How many times have you popped into one of those lists to find it either created by someone who has NO idea what horror is truly all about (as in they include the likes of Se7en on the list, when we all know that film is actually a dark thriller), or they only seem to draw off every other similar list on the planet.
Well…set those fears aside. I’m going to list out for you my top ten all time horror films.
But who the hell am I to name such a list? I’ve been a fan of horror since childhood. My first film was Gorgon in the mid seventies and I never looked back. I’m also a horror author, so I do know my way around the genre. That being said, this is all about opinion…and I’m about to offer up mine.
Take a walk through this dark and dank basement with me, will you?
In reverse order (I wouldn’t dream of giving away the best of the best right away).
10: Night of the Living Dead
I’m talking about Romero’s original. This film did so much for cinema and helped to kick start a sub-genre that I hung my hat on years ago. It’s a brilliant tale, shot sparsely and acted quite well (especially given the period in which it was filmed).
9: The Conjuring
This film was incredible…on so many levels. With a great script, amazing acting, and a the hottest director to helm horror in a long time. Of course it was helped along with the amazing talent of Vera Farmiga and Lily Taylor.
How can you go wrong with the original black and white film with Boris Karloff donning the makeup that would bring Shelley’s creature to life. This amazing, gothic film did the unthinkable and bested the book.
7: The Fly (1986)
Ah the Brundlefly. Using an already strong story, this remake was helmed by a brilliant director (David Cronenberg) and starred Jeff Golblum and Geena Davis. The FX were amazing and Goldblum was spectacular.
This one might seem a bit out of place, but Pumpkinhead holds a special place in my heart. Not only does it star Lance Henrickson, but it offers up some incredible creature effects (thank you, Stan Winston) and does an incredible job merging story and atmosphere to create an incredibly creepy end result.
5: The Babadook
This film was remarkable.
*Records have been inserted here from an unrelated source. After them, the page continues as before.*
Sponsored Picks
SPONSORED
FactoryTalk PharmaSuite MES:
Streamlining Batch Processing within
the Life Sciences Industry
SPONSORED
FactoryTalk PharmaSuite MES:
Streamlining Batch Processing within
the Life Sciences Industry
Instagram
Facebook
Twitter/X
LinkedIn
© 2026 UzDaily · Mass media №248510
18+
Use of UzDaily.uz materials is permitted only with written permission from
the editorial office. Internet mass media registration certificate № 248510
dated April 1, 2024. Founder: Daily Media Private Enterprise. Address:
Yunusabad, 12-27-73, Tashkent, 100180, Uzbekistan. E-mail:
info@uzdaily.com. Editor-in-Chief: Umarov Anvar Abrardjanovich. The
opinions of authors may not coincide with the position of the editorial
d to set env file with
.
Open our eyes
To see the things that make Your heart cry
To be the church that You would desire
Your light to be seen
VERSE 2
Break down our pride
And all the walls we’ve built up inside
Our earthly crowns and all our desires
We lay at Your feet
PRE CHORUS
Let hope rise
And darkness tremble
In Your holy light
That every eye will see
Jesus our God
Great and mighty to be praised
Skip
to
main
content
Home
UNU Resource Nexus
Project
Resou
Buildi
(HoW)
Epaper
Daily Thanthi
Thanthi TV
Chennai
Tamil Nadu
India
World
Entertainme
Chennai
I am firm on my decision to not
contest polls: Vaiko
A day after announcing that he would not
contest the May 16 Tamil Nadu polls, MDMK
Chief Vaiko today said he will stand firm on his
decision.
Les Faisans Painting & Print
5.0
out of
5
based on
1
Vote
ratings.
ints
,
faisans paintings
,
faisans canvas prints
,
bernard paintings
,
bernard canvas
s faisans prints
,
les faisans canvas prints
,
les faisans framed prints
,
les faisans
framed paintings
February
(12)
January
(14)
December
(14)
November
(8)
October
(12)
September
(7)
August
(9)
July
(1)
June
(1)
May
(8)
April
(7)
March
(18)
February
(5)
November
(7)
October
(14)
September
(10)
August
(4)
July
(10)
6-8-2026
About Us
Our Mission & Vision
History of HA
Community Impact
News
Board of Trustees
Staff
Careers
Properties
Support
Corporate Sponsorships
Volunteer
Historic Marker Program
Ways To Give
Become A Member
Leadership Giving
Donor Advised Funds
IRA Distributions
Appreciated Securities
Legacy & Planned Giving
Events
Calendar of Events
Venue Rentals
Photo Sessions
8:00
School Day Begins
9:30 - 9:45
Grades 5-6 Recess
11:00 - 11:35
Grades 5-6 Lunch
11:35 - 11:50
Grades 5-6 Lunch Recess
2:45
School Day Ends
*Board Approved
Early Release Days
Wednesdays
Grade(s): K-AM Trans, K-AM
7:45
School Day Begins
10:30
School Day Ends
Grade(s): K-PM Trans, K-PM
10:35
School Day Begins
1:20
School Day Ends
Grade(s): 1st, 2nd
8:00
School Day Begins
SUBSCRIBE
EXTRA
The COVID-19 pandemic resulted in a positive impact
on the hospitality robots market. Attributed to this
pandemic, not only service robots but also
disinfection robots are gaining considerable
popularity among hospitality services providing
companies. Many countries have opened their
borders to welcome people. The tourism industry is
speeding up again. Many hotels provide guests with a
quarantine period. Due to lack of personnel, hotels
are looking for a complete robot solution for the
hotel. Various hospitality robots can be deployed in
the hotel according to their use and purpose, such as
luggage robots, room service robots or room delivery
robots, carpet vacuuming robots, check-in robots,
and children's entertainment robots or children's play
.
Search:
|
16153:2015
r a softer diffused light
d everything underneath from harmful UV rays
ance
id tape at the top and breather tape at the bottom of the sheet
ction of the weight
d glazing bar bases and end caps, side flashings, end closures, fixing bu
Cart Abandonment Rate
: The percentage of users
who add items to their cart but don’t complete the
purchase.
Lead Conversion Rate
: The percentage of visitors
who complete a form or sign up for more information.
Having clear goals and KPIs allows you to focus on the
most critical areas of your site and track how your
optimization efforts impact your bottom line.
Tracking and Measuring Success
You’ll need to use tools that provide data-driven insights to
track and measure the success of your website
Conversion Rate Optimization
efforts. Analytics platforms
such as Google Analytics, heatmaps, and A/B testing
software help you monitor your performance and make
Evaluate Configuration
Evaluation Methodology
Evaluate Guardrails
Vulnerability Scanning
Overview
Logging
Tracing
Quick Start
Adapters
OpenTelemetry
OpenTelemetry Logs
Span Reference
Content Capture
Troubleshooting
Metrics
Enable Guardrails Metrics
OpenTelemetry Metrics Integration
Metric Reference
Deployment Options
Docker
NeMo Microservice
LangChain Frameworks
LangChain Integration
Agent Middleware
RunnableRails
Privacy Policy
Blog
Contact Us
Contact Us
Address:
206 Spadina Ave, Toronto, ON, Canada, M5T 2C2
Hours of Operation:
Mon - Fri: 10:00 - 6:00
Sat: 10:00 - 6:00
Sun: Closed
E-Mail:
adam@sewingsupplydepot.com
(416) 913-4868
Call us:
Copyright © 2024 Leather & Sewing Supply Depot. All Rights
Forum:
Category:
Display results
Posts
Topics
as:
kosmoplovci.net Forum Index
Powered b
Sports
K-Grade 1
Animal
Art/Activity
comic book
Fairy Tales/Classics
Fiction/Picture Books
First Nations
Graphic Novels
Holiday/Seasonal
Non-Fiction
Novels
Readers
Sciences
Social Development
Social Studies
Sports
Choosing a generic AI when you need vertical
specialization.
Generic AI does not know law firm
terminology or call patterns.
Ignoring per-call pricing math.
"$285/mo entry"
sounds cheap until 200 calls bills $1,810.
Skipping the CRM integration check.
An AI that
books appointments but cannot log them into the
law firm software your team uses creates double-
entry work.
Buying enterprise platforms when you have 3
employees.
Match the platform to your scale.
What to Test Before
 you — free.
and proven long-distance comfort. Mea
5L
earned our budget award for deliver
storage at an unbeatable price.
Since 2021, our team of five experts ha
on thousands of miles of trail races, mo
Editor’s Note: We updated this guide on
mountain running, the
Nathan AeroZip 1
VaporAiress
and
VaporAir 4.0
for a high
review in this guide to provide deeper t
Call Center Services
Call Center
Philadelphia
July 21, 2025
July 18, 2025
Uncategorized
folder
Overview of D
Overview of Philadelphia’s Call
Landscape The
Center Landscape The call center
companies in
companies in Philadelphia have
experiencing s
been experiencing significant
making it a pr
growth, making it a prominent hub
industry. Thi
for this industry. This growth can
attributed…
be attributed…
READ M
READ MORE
That the lead actor (Essie Davis) wasn’t even remotely considered for an award is a sham. The Babadook is a great metaphor for parenting…and the horrors therein.
This was the last film to actually scare me. I saw Candyman when it was first released in the theatre, while attending Purdue University…which was a short 90 minutes away from Cabrini Green. All I really need to say about this film is Tony Todd. Hell yeah.
3: The Exorcist
If you remember seeing this film in the 70s or 80s…you get it. This was well before we’d become jaded by all the daily grind horror that now surrounds us. The Exorcist arrived at a time when society still had a collective heart and soul to spin into a delirium of absolute terror. This film was terrifying then and has stood the test of time like no other horror film.
Clive Barker’s wondrous S&M playthings, the Cenobites, have done so much to influence modern horror. Pinhead is an icon and the film’s daring foray into the realm of hell-born sensuality was a masterful work unlike nothing we’ve ever witnessed.
1: The Witch
It might seem crazy that a film so recently released could knock down Hellraiser from the top spot. But The Witch was a staggeringly brilliant film that displays the madness that is both parenting and surviving during a time period where the odds were stacked against everyone. The acting in this film was some of the best I’ve seen in any film–regardless of genre–the script was nothing short of brilliant, and the atmosphere and cinematography was breathtaking.
High Tension, Antichrist, The Devil’s Rejects, Pontypool, Session 9, Trick ‘R Treat, Wolf Creek, The Ring, Mist, Haloween, Friday 13th.
There you have it. My top ten horror films of all time. Yes there are plenty of other great horror films to be had, but these are the ones that have had the most magical and/or profound effect on me over the years.